> _What the task requires_: Nothing but the lines from the one with "With its over 200,000 miles of lane miles" through the final line of the entries below should be written out, each exactly as given.

> _Data section_:
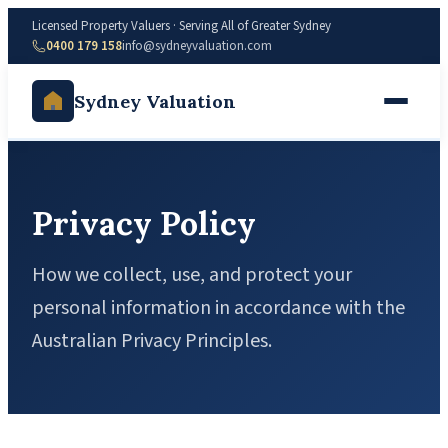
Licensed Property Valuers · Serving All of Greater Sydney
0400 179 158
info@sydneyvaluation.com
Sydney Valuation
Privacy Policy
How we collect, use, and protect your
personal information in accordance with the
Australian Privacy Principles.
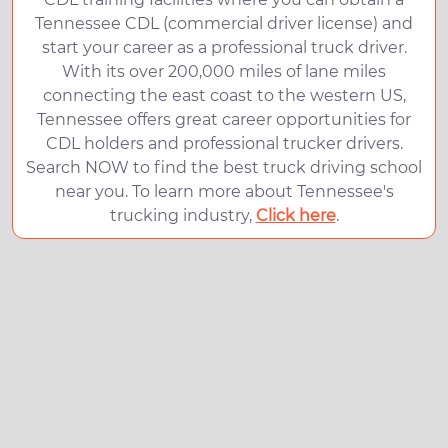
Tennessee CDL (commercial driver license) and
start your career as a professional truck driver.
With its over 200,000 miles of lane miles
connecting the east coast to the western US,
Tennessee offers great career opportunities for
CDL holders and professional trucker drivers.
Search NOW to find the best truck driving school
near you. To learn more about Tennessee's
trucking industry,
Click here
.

> _Exercise response_:
With its over 200,000 miles of lane miles
connecting the east coast to the western US,
Tennessee offers great career opportunities for
CDL holders and professional trucker drivers.
Search NOW to find the best truck driving school
near you. To learn more about Tennessee's
trucking industry,
Click here
.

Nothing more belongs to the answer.